Hmm... like which ones, and copying what kinds of objects?
December 09, 2012
On Sunday, December 09, 2012 21:21:10 Mehrdad wrote:
> On Sunday, 9 December 2012 at 20:14:18 UTC, Jonathan M Davis
> 
> wrote:
> > Algorithms end up copying all the time
> 
> Hmm... like which ones, and copying what kinds of objects?

Just calling front on a range is going to copy the element, and it's not uncommon for front to be called multiple times within a range-based function. Calls to front should probably minimized anyway, because front could be calculating front instead of simply returning it, but that's often not accounted for like it should be. But even if it _is_ accounted for, if front is being called in a loop (as it has to be while iterating), then it's going to be called over and over again. And if making a copy is O(n), then those calls to front end up being O(n) instead of O(1) like they're supposed to be, and calling in a loop becomes O(n * m) instead of O(n). And plenty of algorithms have to do further stuff on front, which may or may not result in further copies.

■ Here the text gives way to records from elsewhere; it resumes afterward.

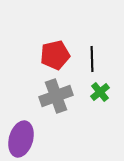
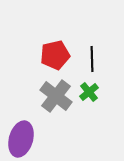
green cross: moved 11 px left
gray cross: rotated 32 degrees counterclockwise
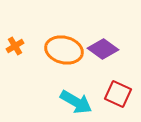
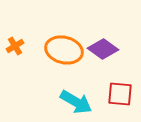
red square: moved 2 px right; rotated 20 degrees counterclockwise
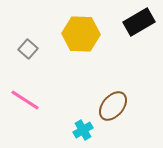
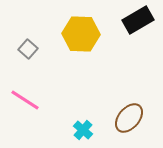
black rectangle: moved 1 px left, 2 px up
brown ellipse: moved 16 px right, 12 px down
cyan cross: rotated 18 degrees counterclockwise
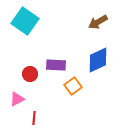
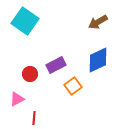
purple rectangle: rotated 30 degrees counterclockwise
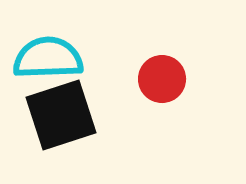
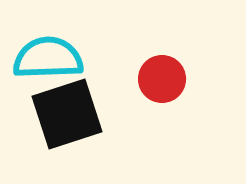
black square: moved 6 px right, 1 px up
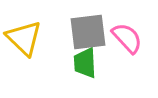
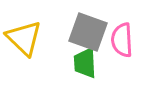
gray square: rotated 27 degrees clockwise
pink semicircle: moved 5 px left, 2 px down; rotated 140 degrees counterclockwise
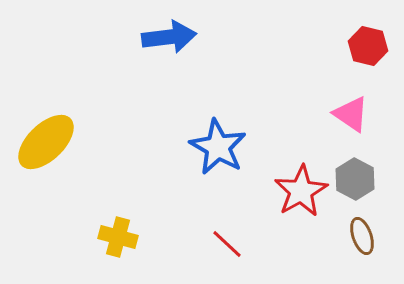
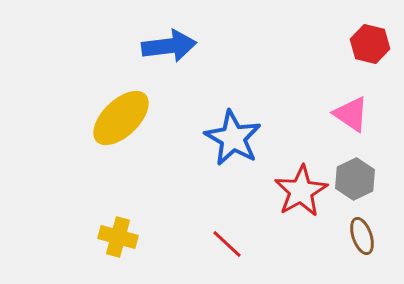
blue arrow: moved 9 px down
red hexagon: moved 2 px right, 2 px up
yellow ellipse: moved 75 px right, 24 px up
blue star: moved 15 px right, 9 px up
gray hexagon: rotated 6 degrees clockwise
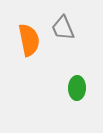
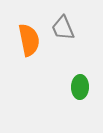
green ellipse: moved 3 px right, 1 px up
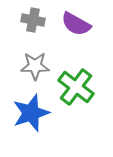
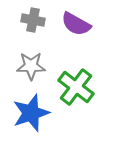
gray star: moved 4 px left
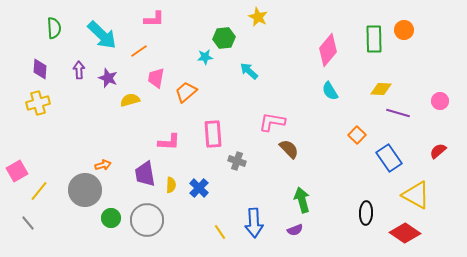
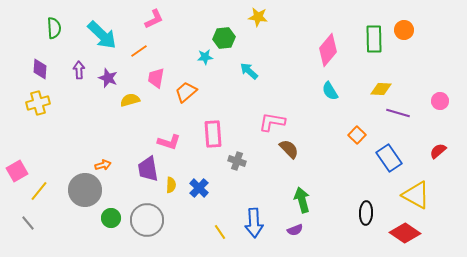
yellow star at (258, 17): rotated 18 degrees counterclockwise
pink L-shape at (154, 19): rotated 25 degrees counterclockwise
pink L-shape at (169, 142): rotated 15 degrees clockwise
purple trapezoid at (145, 174): moved 3 px right, 5 px up
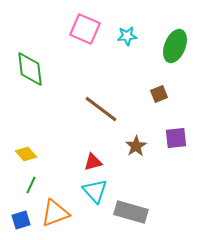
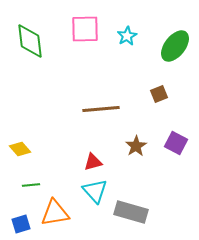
pink square: rotated 24 degrees counterclockwise
cyan star: rotated 24 degrees counterclockwise
green ellipse: rotated 16 degrees clockwise
green diamond: moved 28 px up
brown line: rotated 42 degrees counterclockwise
purple square: moved 5 px down; rotated 35 degrees clockwise
yellow diamond: moved 6 px left, 5 px up
green line: rotated 60 degrees clockwise
orange triangle: rotated 12 degrees clockwise
blue square: moved 4 px down
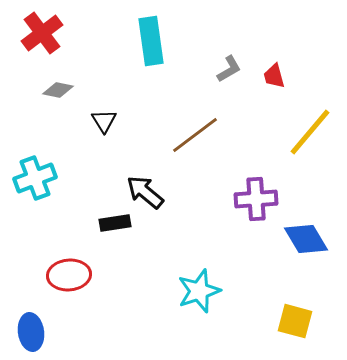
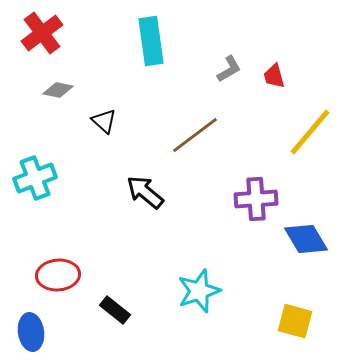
black triangle: rotated 16 degrees counterclockwise
black rectangle: moved 87 px down; rotated 48 degrees clockwise
red ellipse: moved 11 px left
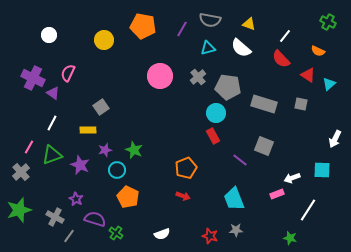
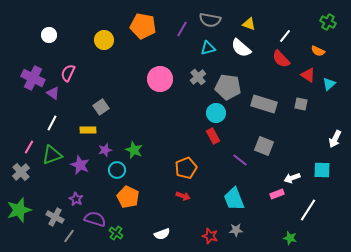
pink circle at (160, 76): moved 3 px down
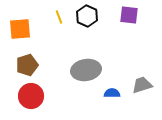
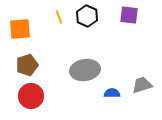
gray ellipse: moved 1 px left
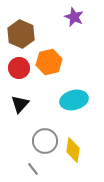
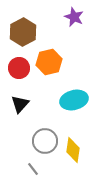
brown hexagon: moved 2 px right, 2 px up; rotated 8 degrees clockwise
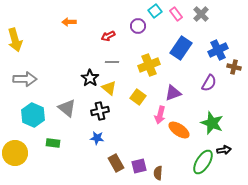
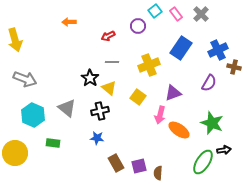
gray arrow: rotated 20 degrees clockwise
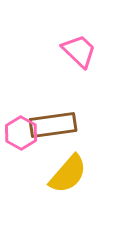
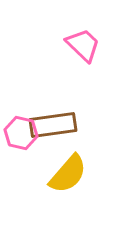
pink trapezoid: moved 4 px right, 6 px up
pink hexagon: rotated 16 degrees counterclockwise
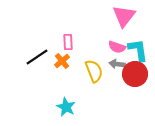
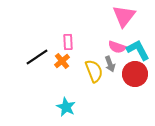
cyan L-shape: rotated 20 degrees counterclockwise
gray arrow: moved 7 px left; rotated 119 degrees counterclockwise
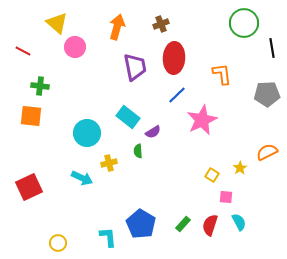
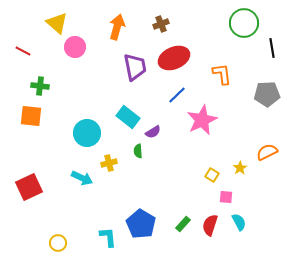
red ellipse: rotated 64 degrees clockwise
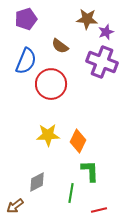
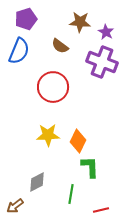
brown star: moved 7 px left, 3 px down
purple star: rotated 21 degrees counterclockwise
blue semicircle: moved 7 px left, 10 px up
red circle: moved 2 px right, 3 px down
green L-shape: moved 4 px up
green line: moved 1 px down
red line: moved 2 px right
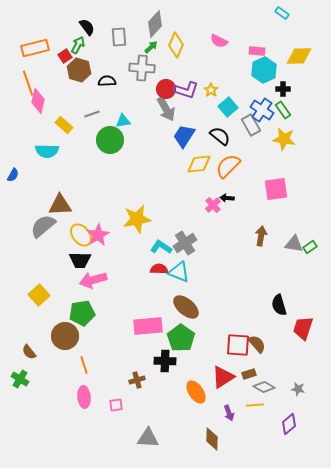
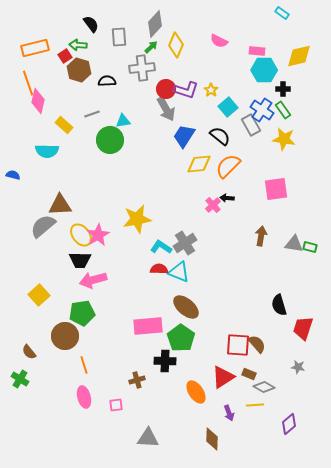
black semicircle at (87, 27): moved 4 px right, 3 px up
green arrow at (78, 45): rotated 114 degrees counterclockwise
yellow diamond at (299, 56): rotated 12 degrees counterclockwise
gray cross at (142, 68): rotated 10 degrees counterclockwise
cyan hexagon at (264, 70): rotated 25 degrees clockwise
blue semicircle at (13, 175): rotated 104 degrees counterclockwise
green rectangle at (310, 247): rotated 48 degrees clockwise
brown rectangle at (249, 374): rotated 40 degrees clockwise
gray star at (298, 389): moved 22 px up
pink ellipse at (84, 397): rotated 10 degrees counterclockwise
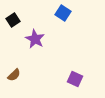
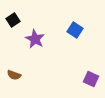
blue square: moved 12 px right, 17 px down
brown semicircle: rotated 64 degrees clockwise
purple square: moved 16 px right
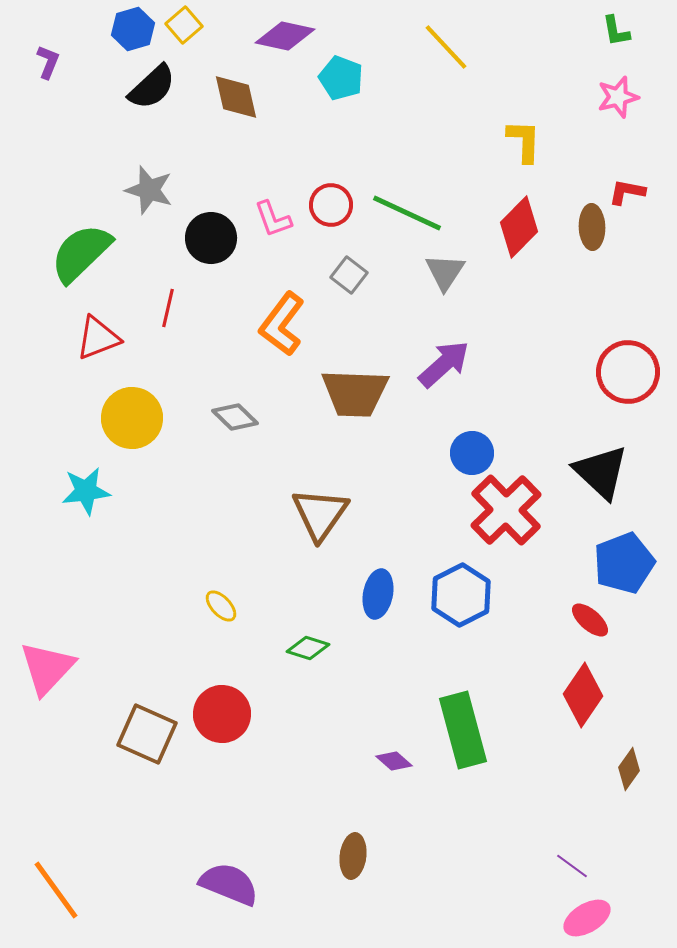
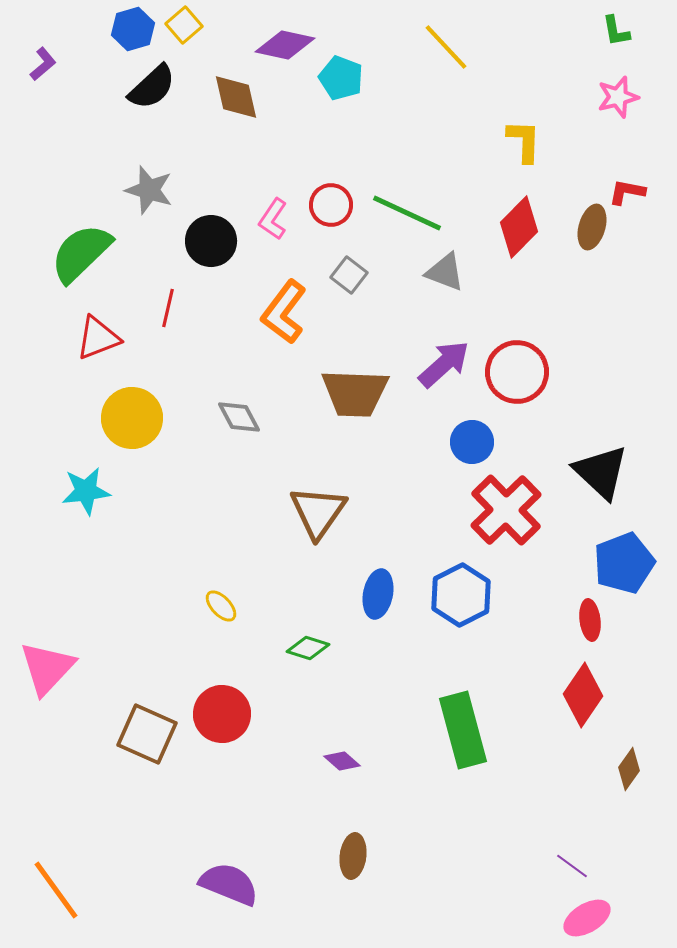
purple diamond at (285, 36): moved 9 px down
purple L-shape at (48, 62): moved 5 px left, 2 px down; rotated 28 degrees clockwise
pink L-shape at (273, 219): rotated 54 degrees clockwise
brown ellipse at (592, 227): rotated 18 degrees clockwise
black circle at (211, 238): moved 3 px down
gray triangle at (445, 272): rotated 42 degrees counterclockwise
orange L-shape at (282, 324): moved 2 px right, 12 px up
red circle at (628, 372): moved 111 px left
gray diamond at (235, 417): moved 4 px right; rotated 18 degrees clockwise
blue circle at (472, 453): moved 11 px up
brown triangle at (320, 514): moved 2 px left, 2 px up
red ellipse at (590, 620): rotated 42 degrees clockwise
purple diamond at (394, 761): moved 52 px left
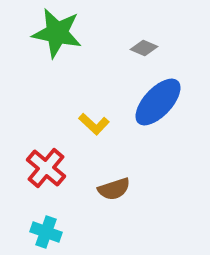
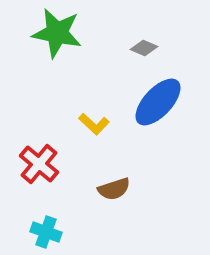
red cross: moved 7 px left, 4 px up
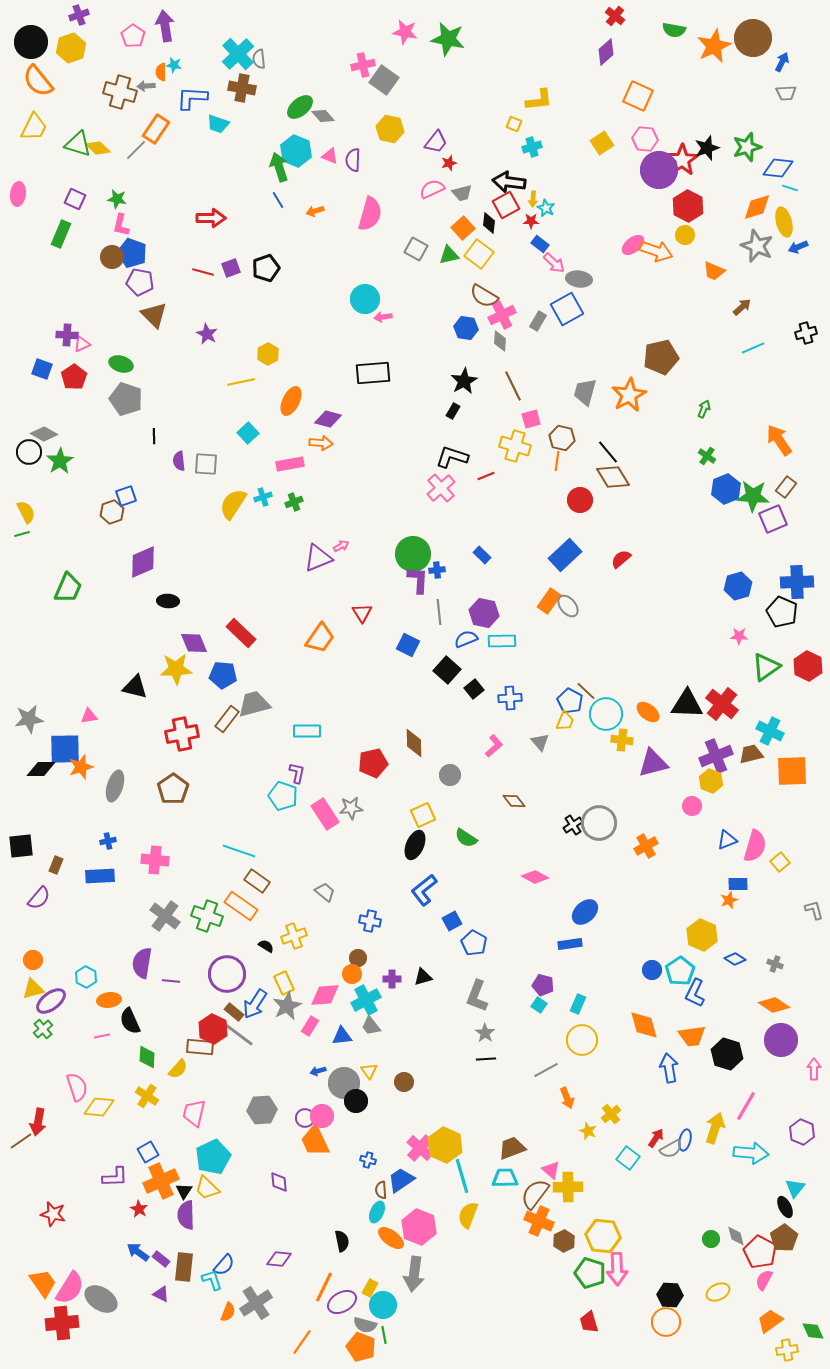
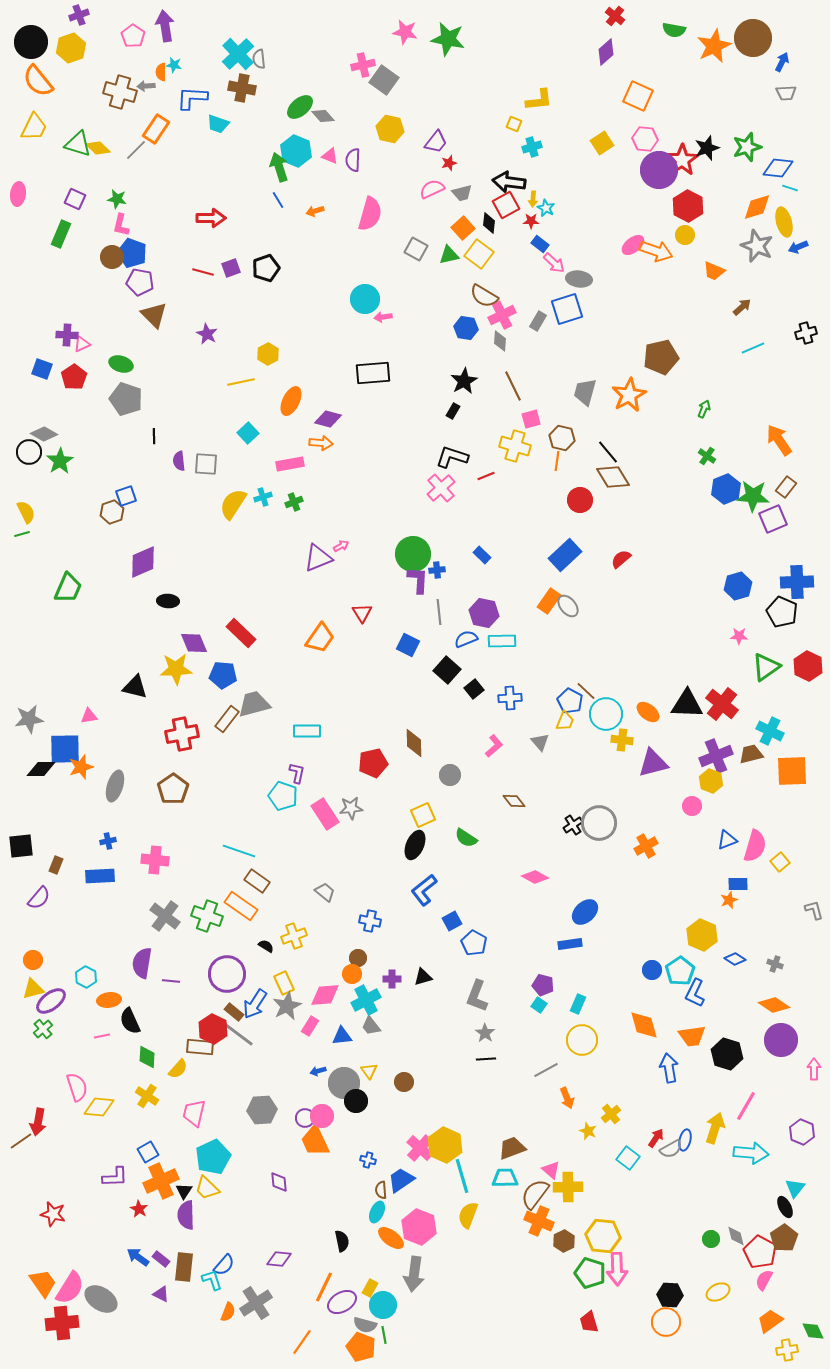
blue square at (567, 309): rotated 12 degrees clockwise
blue arrow at (138, 1252): moved 5 px down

The fact that copying can be worse than O(1) is actually pretty devastating to performance in general. But I don't see how it can be avoided other than advising people that it's a bad idea to declare types where copying them is worse than O(1) (which would mean that types where copying would be worse should try being COW types or reference types). Trying to write algorithms in a way which minimizes copying helps to be sure, but sometimes copying is necessary, and it's very easy to introduce unnecessary copying accidentally - copying whose cost would only become evident with types where copying is expensive, and most unit testing is done with primitive types or simple user- defined types. And most unit testing does not involve any sort of timing or benchmarking (which is part of why Andrei wants to push for std.benchmark), so the cost wouldn't even necessarily be evident if unit tests _did_ use types which were expensive to copy.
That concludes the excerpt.